▶ _To do_: Could you give back exactly the lines below from the one with "voor zwembaden, ontworpen" through the one with "توفر الكثير من", without a single picture?

#### Records provided ####

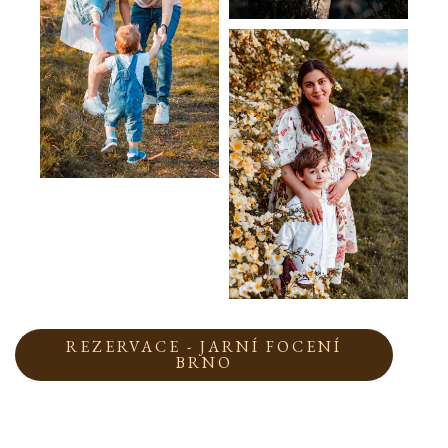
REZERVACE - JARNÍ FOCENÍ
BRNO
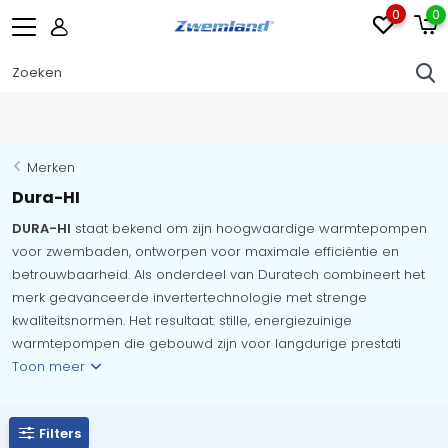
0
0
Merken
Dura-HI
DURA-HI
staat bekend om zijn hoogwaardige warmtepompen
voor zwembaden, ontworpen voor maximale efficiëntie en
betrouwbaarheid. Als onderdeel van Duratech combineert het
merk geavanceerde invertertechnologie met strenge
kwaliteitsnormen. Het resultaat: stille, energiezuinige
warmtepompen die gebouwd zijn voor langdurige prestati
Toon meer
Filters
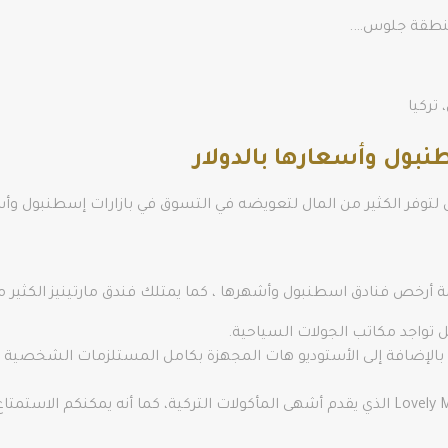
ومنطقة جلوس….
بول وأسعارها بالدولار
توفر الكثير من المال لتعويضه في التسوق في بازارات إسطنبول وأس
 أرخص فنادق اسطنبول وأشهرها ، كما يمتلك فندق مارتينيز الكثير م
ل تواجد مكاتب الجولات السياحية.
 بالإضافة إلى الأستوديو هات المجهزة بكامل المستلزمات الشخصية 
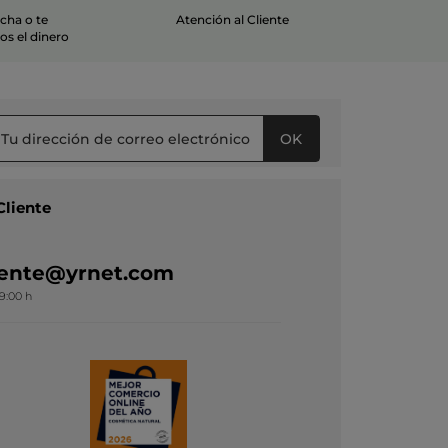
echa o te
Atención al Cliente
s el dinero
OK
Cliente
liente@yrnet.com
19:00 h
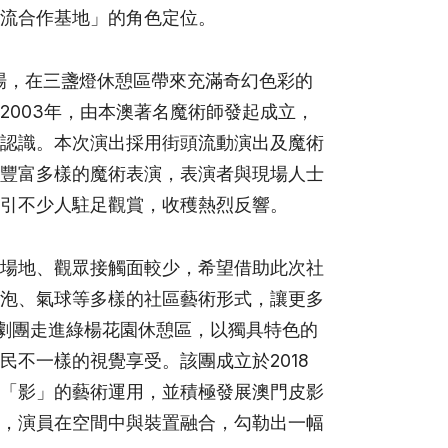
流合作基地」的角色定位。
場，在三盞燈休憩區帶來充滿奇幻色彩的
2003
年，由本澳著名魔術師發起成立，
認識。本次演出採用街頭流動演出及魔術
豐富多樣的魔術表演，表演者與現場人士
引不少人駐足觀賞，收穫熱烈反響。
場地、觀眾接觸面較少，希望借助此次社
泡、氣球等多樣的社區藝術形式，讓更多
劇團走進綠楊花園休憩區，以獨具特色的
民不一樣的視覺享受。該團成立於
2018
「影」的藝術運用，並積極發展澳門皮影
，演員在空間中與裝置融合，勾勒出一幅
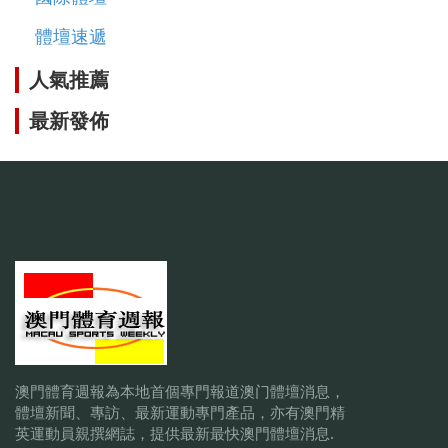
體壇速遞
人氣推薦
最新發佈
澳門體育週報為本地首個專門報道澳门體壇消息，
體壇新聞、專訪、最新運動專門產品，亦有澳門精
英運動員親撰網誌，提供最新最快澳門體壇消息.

####
#### Records provided ####

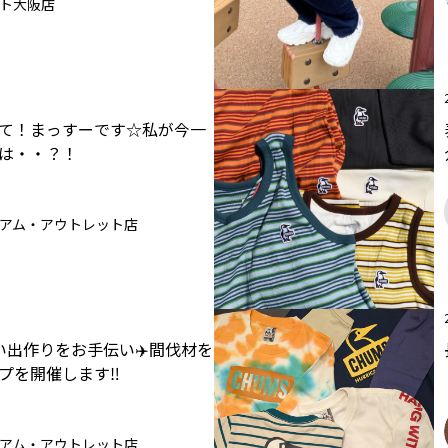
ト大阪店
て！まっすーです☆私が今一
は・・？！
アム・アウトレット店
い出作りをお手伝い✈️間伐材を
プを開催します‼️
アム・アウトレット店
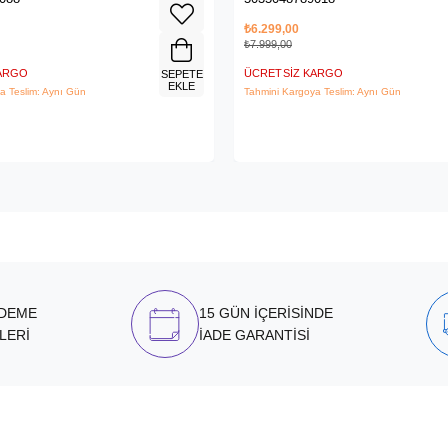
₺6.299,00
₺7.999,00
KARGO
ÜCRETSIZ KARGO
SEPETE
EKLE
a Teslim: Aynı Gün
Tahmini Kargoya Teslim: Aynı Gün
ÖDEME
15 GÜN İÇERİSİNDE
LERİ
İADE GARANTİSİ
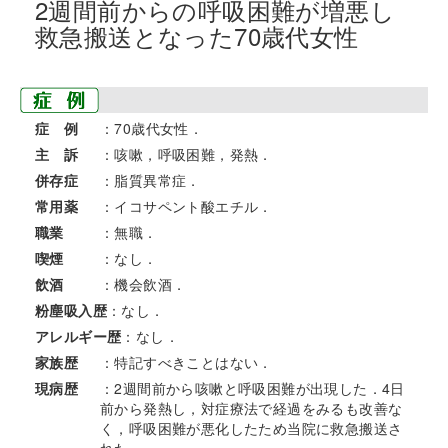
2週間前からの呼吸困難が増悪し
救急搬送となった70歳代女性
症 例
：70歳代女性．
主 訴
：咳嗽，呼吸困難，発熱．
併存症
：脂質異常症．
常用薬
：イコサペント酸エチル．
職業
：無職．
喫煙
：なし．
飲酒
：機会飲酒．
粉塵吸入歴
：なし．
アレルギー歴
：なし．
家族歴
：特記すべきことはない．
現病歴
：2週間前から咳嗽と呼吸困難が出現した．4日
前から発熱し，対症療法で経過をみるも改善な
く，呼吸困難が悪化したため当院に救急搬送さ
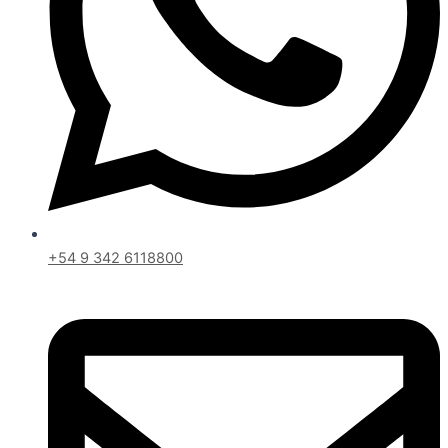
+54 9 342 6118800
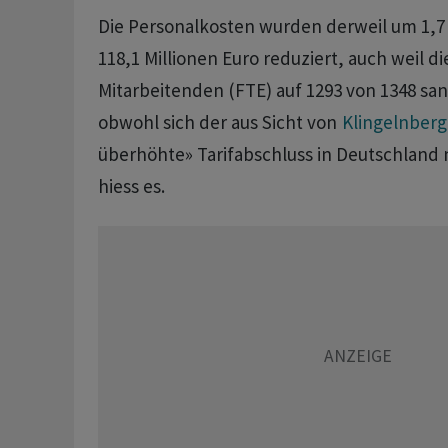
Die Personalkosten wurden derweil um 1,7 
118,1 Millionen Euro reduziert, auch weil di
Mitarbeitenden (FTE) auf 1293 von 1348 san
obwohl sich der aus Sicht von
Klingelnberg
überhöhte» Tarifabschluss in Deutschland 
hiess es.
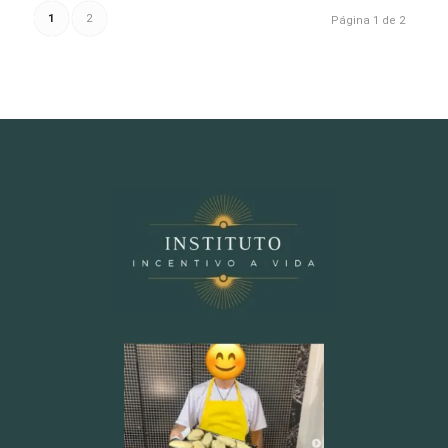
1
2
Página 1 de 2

####
#### Records provided ####

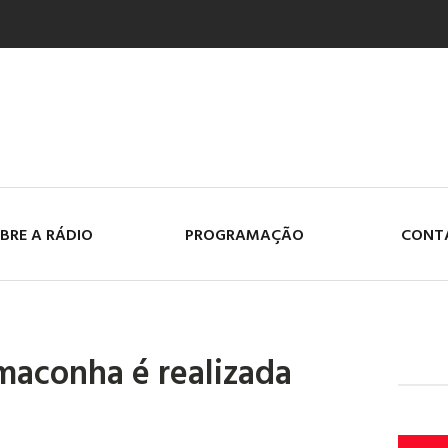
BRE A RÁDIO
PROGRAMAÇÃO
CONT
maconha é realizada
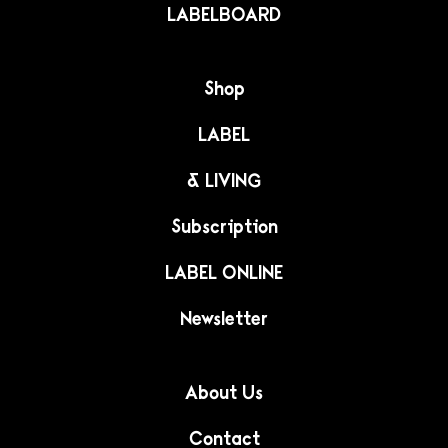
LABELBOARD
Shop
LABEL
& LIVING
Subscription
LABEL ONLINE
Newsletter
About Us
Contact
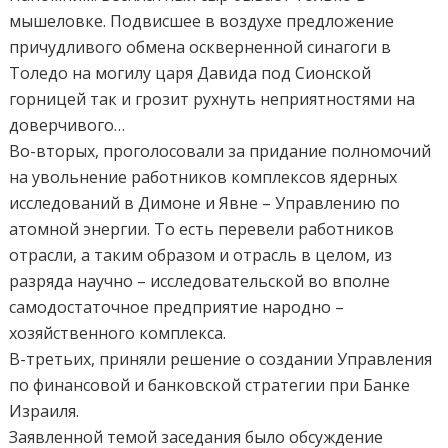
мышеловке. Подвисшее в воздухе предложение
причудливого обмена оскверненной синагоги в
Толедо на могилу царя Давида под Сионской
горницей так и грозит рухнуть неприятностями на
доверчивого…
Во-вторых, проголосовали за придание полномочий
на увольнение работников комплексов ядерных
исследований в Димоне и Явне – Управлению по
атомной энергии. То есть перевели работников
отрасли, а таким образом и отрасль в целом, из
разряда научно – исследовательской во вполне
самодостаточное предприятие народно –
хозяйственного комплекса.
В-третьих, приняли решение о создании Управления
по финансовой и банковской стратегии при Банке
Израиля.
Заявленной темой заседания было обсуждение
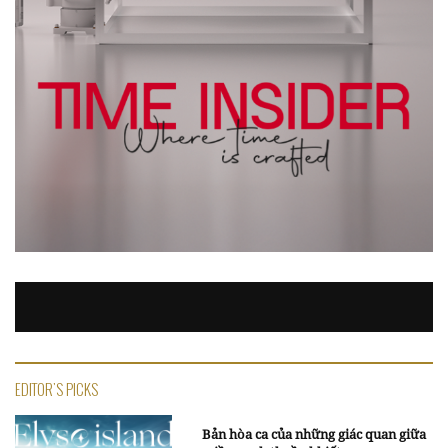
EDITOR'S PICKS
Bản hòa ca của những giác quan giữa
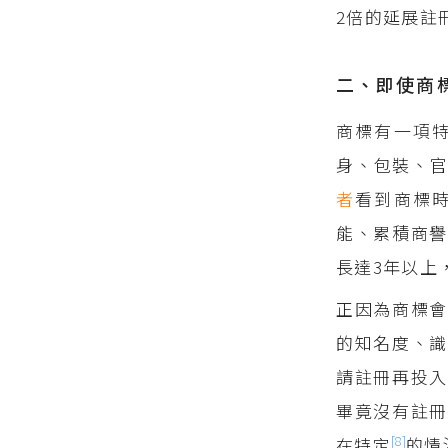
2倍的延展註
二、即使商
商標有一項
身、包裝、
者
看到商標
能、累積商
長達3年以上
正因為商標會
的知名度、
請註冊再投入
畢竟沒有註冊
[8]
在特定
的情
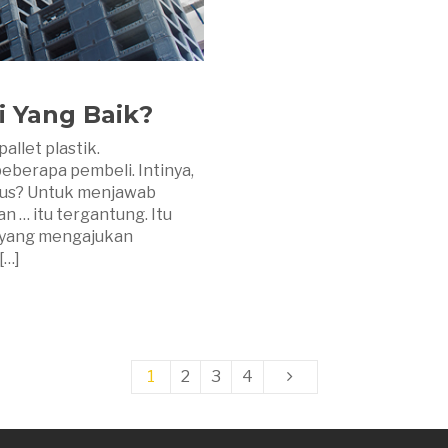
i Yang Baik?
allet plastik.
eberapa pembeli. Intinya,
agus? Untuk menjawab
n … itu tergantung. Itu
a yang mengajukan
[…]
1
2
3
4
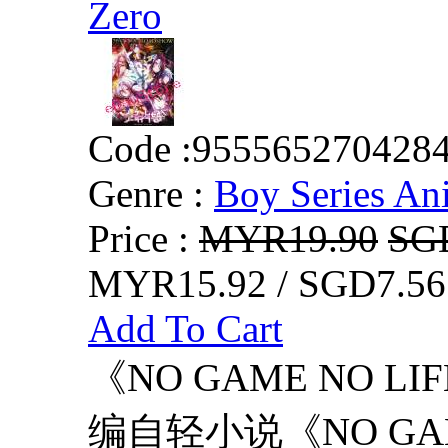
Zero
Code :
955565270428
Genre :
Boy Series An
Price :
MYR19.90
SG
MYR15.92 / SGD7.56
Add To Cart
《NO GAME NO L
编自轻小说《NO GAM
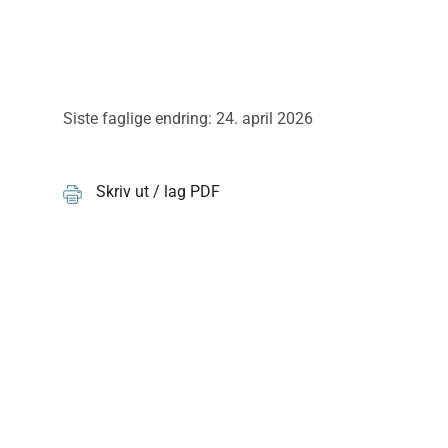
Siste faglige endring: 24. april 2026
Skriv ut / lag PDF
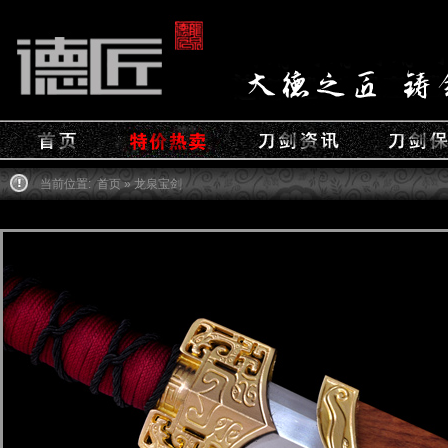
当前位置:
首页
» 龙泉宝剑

####

▶ _Response area_:
voor zwembaden, ontworpen voor maximale efficiëntie en
betrouwbaarheid. Als onderdeel van Duratech combineert het
merk geavanceerde invertertechnologie met strenge
kwaliteitsnormen. Het resultaat: stille, energiezuinige
warmtepompen die gebouwd zijn voor langdurige prestati
Toon meer
Filters
ومنطقة جلوس….
بول وأسعارها بالدولار
توفر الكثير من المال لتعويضه في التسوق في بازارات إسطنبول وأس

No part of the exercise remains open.